APA gratified that Florida Dept. of Education will allow teaching of full AP Psychology course
Decision puts students ahead of politics
WASHINGTON - August 5, 2023 - Following is a statement by Arthur C. Evans Jr., PhD, CEO of the American Psychological Association, in response to the decision by the Florida Department of Education allowing high school Advanced Placement Psychology to be taught "in its entirety."
"The Florida Department of Education has done the right thing by agreeing that Advanced Placement Psychology may be taught 'in its entirety,' without censoring information on sexual orientation and gender identity.
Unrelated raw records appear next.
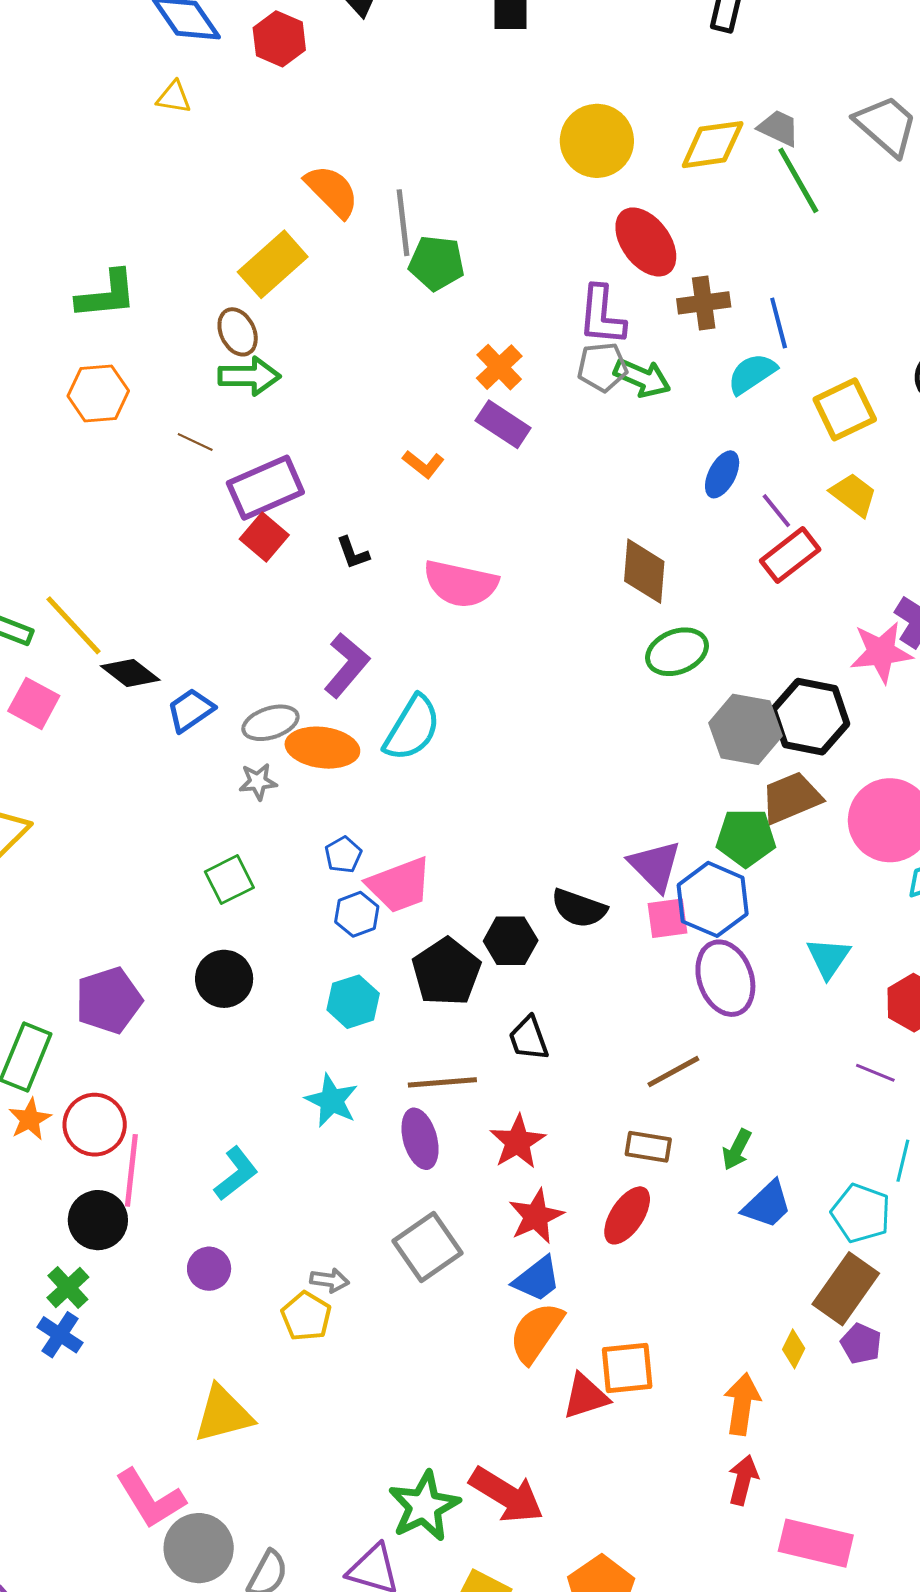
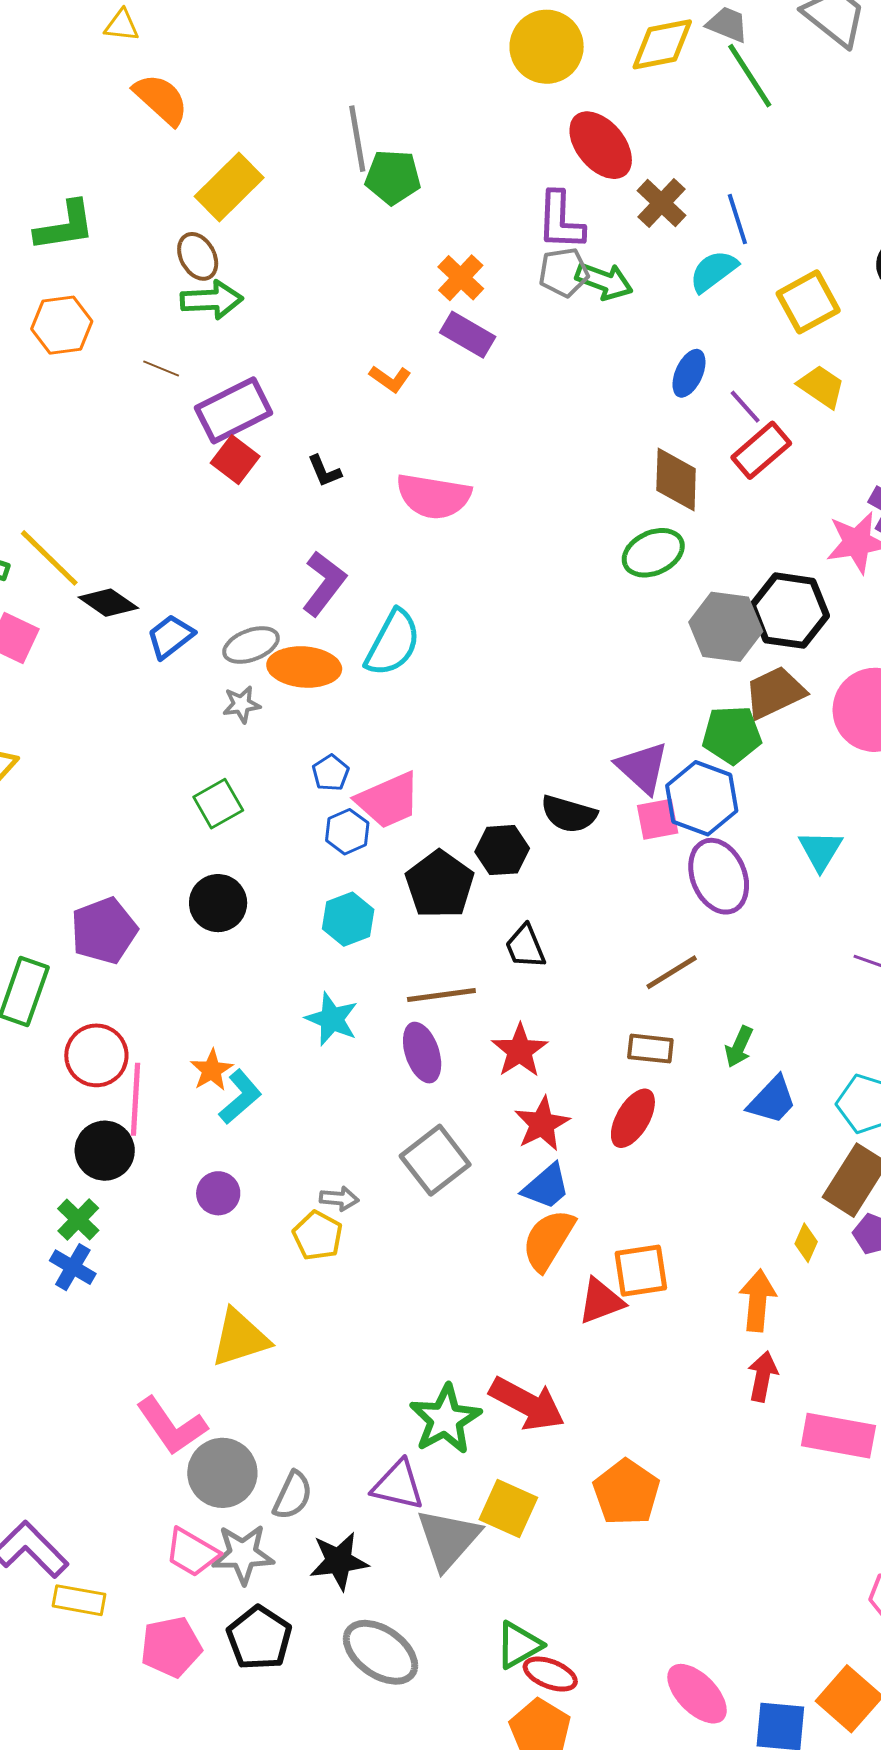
orange semicircle: (332, 191) -> (161, 99), moved
brown cross: (704, 303) -> (662, 203), turned -36
brown diamond: (644, 571) -> (676, 480), moved
orange star: (30, 1119) -> (212, 1070), moved

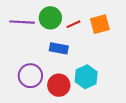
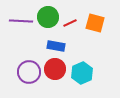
orange square: (100, 24) -> (95, 23), turned 30
red circle: (59, 85) -> (55, 69), moved

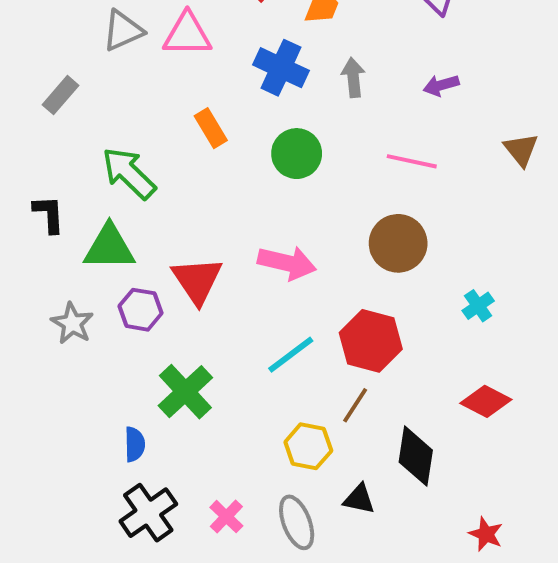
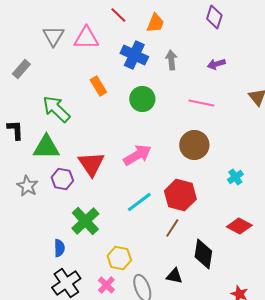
gray triangle: (123, 31) -> (53, 36), turned -35
pink arrow: (287, 263) -> (137, 155), turned -44
yellow hexagon: (308, 446) -> (119, 258), moved

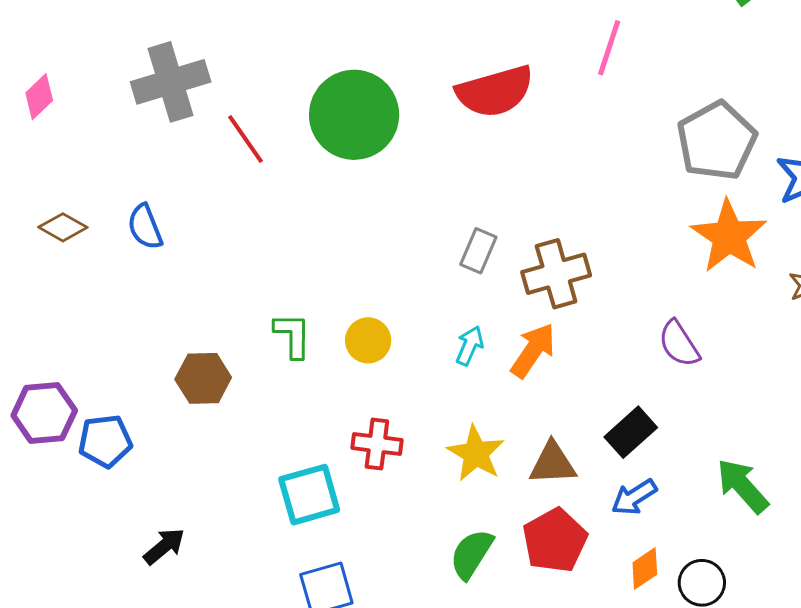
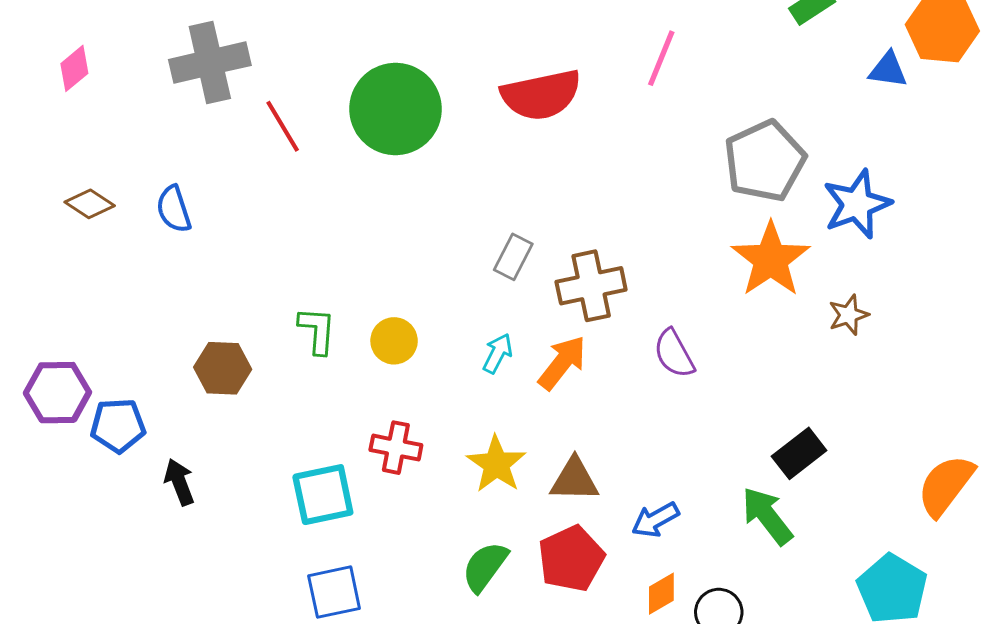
purple semicircle: (679, 344) -> (674, 354), moved
black rectangle: (631, 432) -> (799, 453), moved
black arrow: (164, 546) -> (179, 482), moved, turned -75

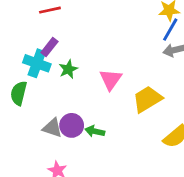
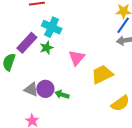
purple rectangle: (49, 47) -> (27, 43), moved, size x1.5
cyan cross: (37, 63) -> (52, 27), moved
This decision puts students and science ahead of politics. Florida students have been taught AP Psychology in an age and developmentally appropriate way for the last 25 years and we are pleased that will continue."
APA joined forces with the College Board, developer of AP Psychology, when Florida informed district school superintendents that they could not teach the course if the curriculum included information on sexual orientation or gender identity. APA opposed such censorship on the grounds that its National Standards for High School Psychology Curricula - which Florida has followed -- have included the topics for some 25 years, based on a large body of science.
The American Psychological Association, in Washington, D.C., is the largest scientific and professional organization representing psychology in the United States. APA's membership includes over 146,000 researchers, educators, clinicians, consultants and students. Through its divisions in 54 subfields of psychology and affiliations with 60 state, territorial and Canadian provincial associations, APA works to advance the creation, communication and application of psychological knowledge to benefit society and improve people's lives.